Created on 03-08-2017 07:59 AM - edited 09-16-2022 04:13 AM
Hi,
1) If we create a table (both hive and impala)and just specify stored as parquet . Will that be snappy compressed by default in CDH?
2) If not how do i identify a parquet table with snappy compression and parquet table without snappy compression?.
Also how to specify snappy compression for table level whiel creating and also at global level, even if nobody specified at table level (all table stored as parquet should be snappy compressed).
Please help
Created 09-25-2017 11:01 AM
If the tables are created STORED AS PARQUET in Hive will they be using Snappy codec or not ?

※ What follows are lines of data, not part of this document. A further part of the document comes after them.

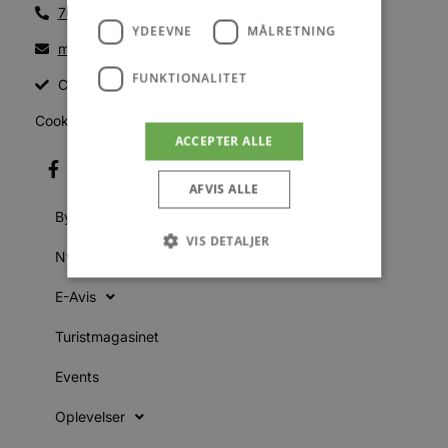
70200123
YDEEVNE
MÅLRETNING
mail@blokhus.dk
FUNKTIONALITET
CVR: 26486378
Cookiepolitik
ACCEPTER ALLE
AFVIS ALLE
Byer
VIS DETALJER
Nyheder
E-Avis
Absolut nødvendige
Ydeevne
Turistmagasinet
Målretning
Funktionalitet
Events
Absolut nødvendige cookies muliggør
hjemmesidens grundlæggende funktionalitet
såsom brugerlogin og kontoadministration.
Oplevelser
Hjemmesiden kan ikke bruges korrekt uden de
absolut nødvendige cookies.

According to cloudera most of the CDH component that usess parquet file not compressed by default.
for ORC format
CREATE TABLE testingsnappy_orc STORED AS ORC TBLPROPERTIES("orc.compress"="snappy") AS SELECT * FROM sourcetable;
for Parquet format
same but add the
TBLPROPERTIES ( "orc.compress"="SNAPPY" );
Created 05-10-2019 02:02 PM
By default, in Hive, Parquet files are not written with compression enabled.
https://issues.apache.org/jira/browse/HIVE-11912
However, writing files with Impala into a Parquet table will create files with internal Snappy compression (by default).